Work order | From the records below, work out how many lines carry the string "ณภาพด". Leave out everything but the number.

[[ Records shown, beginning ]]

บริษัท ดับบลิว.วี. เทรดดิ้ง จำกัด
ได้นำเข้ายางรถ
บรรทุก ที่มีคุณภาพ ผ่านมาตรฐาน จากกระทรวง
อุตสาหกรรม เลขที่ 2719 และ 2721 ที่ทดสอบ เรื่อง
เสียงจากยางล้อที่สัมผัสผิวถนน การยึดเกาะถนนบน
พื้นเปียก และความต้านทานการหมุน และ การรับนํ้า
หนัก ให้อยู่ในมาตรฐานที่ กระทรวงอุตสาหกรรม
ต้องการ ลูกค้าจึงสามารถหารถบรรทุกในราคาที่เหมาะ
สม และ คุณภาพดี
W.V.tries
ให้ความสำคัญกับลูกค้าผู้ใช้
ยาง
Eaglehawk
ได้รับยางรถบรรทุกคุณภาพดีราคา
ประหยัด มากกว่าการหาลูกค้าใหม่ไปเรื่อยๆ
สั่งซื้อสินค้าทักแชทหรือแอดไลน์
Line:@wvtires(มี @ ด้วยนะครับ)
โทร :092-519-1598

[[ Records shown, end ]]
[[ Records shown, beginning ]]

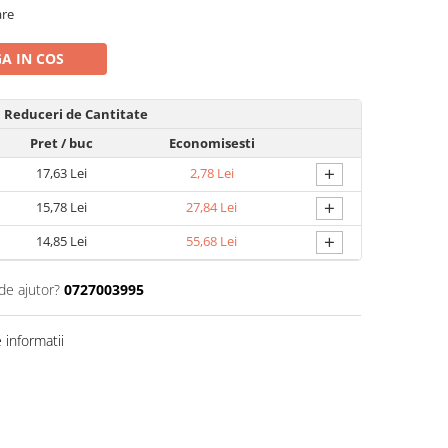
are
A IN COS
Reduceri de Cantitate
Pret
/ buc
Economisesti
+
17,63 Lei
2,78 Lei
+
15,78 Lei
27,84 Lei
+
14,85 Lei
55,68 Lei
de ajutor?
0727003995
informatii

[[ Records shown, end ]]
[[ Records shown, beginning ]]

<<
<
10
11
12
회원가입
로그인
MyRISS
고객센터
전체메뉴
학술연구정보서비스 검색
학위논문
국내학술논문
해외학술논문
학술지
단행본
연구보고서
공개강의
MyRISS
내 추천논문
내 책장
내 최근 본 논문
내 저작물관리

[[ Records shown, end ]]

Result below | 2